Wild and crazy times for the development tree

Mike A. Harris mharris at mharris.ca
Tue Mar 21 00:43:41 UTC 2006


Ian Pilcher wrote:
> Mike A. Harris wrote:
> 
>>All proprietary drivers?  ;o)
>>
> 
> 
> I can't help wondering...
> 
> What do you guys do when you want decent 3D performance?

That'll likely vary greatly from person to person, rather than there
being one single unified answer.

To be honest, for my own personal needs, I generally don't need
mandatory OpenGL 3D acceleration support in Linux for 99.99999%
of what I use Linux for day to day.  In fact, my primary desktop
system usually has DRI disabled, as this machine is used almost
entirely for 2D only usage, and having DRI enabled just leaves
another potential source of instability for me.

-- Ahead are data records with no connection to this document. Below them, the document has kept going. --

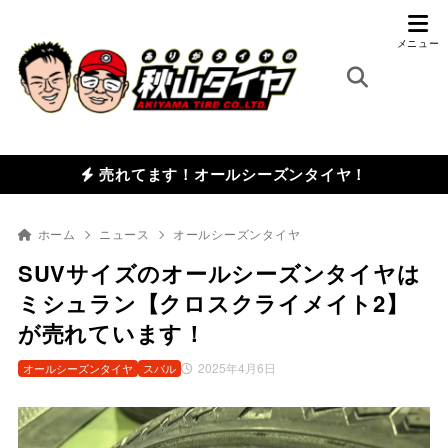
売れてます！オールシーズンタイヤ！
ホーム
ニュース
オールシーズンタイヤ
SUVサイズのオールシーズンタイヤは
ミシュラン【クロスクライメイト2】
が売れています！
2025年4月6日
オールシーズンタイヤ
スバル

Whenever I do need/want 3D enabled support for something in Linux,
I fire up another machine and use it instead, leaving my primary
desktop in a stable DRI-disabled state.

To answer the "when do I want decent 3D performance" question,
I must first answer "When do I want accelerated 3D at all?".

99.99999% of the time I never need 3D acceleration in Linux
personally.  I disable the screensaver completely, or else pick
the "Matrix" saver, or some other boring simple screensaver, and
I don't use any 3D software in Linux generally.  The only real
use of OpenGL/3D software that I have would be for video games,
or for fun eye-candy stuff.  I generally turn eye-candy type of
stuff completely off on my computers that are intended for
productive work use, and I don't install video games on them
either, for the same reason.  ;o)

So, what do I use OpenGL for?  More or less for video games,
in the rare occurances that I actually have time to play games.
However, and I hate to admit this but I'm being totally honest
here - when I do actually have some spare time to play computer
games, I want to spend _all_ of that time actually playing the
games themselves and enjoying myself doing so, and spend zero of
my time trying to get the games to actually work.  As such, I
personally just play games in Windows XP and be done with it.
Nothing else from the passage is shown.